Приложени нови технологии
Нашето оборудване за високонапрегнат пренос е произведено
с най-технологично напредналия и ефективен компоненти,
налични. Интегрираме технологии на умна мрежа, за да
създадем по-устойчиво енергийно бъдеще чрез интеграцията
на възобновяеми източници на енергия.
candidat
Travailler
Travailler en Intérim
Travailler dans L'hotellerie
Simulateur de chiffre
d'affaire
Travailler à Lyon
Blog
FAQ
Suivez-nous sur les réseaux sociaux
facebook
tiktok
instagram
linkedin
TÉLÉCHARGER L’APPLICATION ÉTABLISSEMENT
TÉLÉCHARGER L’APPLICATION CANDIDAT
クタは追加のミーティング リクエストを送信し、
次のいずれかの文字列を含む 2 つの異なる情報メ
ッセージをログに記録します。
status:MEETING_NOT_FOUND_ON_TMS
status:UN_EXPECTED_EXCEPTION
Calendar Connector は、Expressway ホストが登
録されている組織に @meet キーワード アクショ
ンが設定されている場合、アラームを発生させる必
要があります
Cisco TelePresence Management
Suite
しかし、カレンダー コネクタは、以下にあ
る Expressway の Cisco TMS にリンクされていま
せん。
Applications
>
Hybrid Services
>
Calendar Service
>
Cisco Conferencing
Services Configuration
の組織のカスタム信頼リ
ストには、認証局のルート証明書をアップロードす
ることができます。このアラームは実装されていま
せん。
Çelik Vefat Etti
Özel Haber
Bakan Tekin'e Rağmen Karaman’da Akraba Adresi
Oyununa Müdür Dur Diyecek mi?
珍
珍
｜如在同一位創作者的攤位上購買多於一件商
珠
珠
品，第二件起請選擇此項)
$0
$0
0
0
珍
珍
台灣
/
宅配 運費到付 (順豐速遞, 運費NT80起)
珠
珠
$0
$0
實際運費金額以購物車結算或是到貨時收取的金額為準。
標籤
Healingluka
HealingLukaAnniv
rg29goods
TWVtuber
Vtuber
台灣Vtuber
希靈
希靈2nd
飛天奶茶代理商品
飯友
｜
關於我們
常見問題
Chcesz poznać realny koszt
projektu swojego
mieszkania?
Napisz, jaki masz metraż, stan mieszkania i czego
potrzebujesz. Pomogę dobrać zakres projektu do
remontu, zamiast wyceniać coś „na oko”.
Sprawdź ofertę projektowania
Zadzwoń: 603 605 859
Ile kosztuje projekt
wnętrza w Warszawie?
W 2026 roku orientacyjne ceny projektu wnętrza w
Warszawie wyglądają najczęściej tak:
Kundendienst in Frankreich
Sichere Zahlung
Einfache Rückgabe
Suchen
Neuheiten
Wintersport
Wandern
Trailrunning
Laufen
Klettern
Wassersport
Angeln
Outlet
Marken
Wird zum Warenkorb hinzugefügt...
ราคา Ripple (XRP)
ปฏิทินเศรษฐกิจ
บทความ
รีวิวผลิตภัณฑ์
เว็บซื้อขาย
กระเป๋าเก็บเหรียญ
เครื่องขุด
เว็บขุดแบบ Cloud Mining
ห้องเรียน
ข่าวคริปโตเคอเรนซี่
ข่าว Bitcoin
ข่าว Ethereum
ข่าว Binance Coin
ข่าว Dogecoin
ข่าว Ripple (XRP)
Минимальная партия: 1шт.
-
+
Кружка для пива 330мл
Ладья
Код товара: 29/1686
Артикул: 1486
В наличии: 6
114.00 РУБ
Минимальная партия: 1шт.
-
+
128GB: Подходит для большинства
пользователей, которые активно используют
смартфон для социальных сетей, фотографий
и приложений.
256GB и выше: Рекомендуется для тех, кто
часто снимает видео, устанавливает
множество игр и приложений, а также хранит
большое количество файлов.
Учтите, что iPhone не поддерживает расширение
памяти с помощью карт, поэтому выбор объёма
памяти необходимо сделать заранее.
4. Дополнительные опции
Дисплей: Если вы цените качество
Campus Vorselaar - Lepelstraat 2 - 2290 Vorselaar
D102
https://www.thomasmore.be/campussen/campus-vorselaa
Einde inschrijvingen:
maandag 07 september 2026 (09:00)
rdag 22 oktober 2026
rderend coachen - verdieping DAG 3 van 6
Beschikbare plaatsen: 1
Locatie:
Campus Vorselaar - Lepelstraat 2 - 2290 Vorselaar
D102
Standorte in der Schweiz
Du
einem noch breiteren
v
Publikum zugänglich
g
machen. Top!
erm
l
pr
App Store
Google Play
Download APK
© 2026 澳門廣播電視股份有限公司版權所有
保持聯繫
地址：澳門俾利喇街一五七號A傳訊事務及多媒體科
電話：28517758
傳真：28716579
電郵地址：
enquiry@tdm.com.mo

-- -- --

Write out exactly the lines from the line containing "地址：澳門俾利喇街一五七號A傳訊事務及多媒體科" to the end of the listing above, both included, and nothing else.

### PROBLEM SOLUTION
地址：澳門俾利喇街一五七號A傳訊事務及多媒體科
電話：28517758
傳真：28716579
電郵地址：
enquiry@tdm.com.mo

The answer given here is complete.